Sub-prime still matters, as do the concentration of adjustable rate mortgages. Transaction volume, however, especially over the next 12 months is becoming an increasingly important gauge of a market’s health. This month the National Association of Realtors reported that sales volume of existing homes was up 2.9%, the first such month-to-month rise since July.

In cities like San Diego, one of five major metros where transactions rose, that’s good news, assuming it’s sustained. What makes transaction volume a good indicator is that it shows how easy it is for people to get loans and how much confidence there is in the market. If mortgages are available and buyers have some faith in the value of the home, they’re more likely to buy.

San Diego’s present conditions suggest that over the next half-year, prices may start to rise. That’s because “there’s usually a three- to six-month lag between when transactions go up and prices go up,” says Jonathan Miller, president of Miller Samuel, a Manhattan real estate appraisal firm.

Another good sign for the coming year? Increased credit availability.

We took into account increased Fannie Mae and Freddie Mac (GSE) loan limits. The new legislation will open up credit in markets such as Sacramento and San Diego by boosting the GSE loan limit by 125% of the median price. That’s a huge deal for San Diego, where 18% of the market will see improved lending conditions, based on projections by Radar Logic, a New York-based real estate research firm.
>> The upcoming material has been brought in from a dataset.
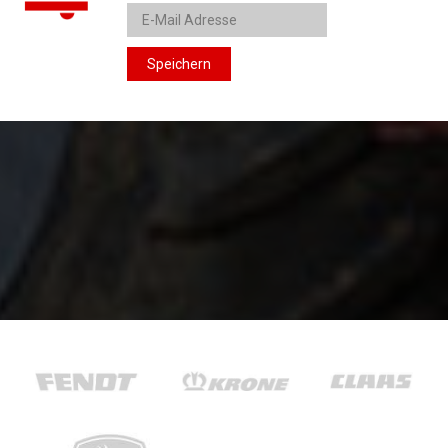
Speichern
Not as fortunate are hard-hit foreclosure markets such as Denver, which saw 50,000 foreclosure filings last year, according to RealtyTrac, which comes out to a 2.6% foreclosure rate, ninth in the nation behind the likes of Las Vegas and Detroit. Here, GSE loan limits won’t change to boost liquidity, though at the beginning of this year the local economy had added jobs at a rate of 2%, which is triple the national average, according to the Bureau of Labor Statistics.
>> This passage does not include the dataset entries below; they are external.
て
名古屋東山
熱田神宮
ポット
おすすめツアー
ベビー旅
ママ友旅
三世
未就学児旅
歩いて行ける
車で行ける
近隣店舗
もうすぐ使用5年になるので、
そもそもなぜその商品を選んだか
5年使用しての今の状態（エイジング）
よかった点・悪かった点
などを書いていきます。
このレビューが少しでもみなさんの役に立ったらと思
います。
The availability of jobs gets at the critical question of how much money is available within a market. A market with money on the sidelines has better recovery prospects because it means potential buyers are out there. A market without economic activity to generate buyers is simply sinking.

“People aren’t pulling the trigger right now,” says Steve Cesinger, vice-chairman at Dewberry Holdings, an Atlanta-based real estate investment group. “But it’s a big difference if they’re not pulling the trigger because the prices haven’t declined enough or because they’re waiting to catch the bottom.”
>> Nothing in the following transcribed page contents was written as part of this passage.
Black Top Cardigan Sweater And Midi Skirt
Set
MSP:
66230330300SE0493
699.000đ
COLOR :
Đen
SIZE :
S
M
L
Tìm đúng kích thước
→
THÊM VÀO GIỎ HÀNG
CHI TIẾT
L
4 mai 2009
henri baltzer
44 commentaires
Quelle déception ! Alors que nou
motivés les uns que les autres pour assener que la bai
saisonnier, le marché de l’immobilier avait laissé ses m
I have great confidence in our San Diego market. We have heard mainly negativity regarding our current market condition and rightfully so. I have personally seen more of an upside than a downturn in the areas I have been monitoring. I have been keeping a close eye on the Point Loma (92106) area of San Diego and have found that most Single Family listings are going into escrow within days of being listed and the values have not dropped as much as you think. I realize other areas do not have the same results but its safe to say that San Diego is a great place to own real estate.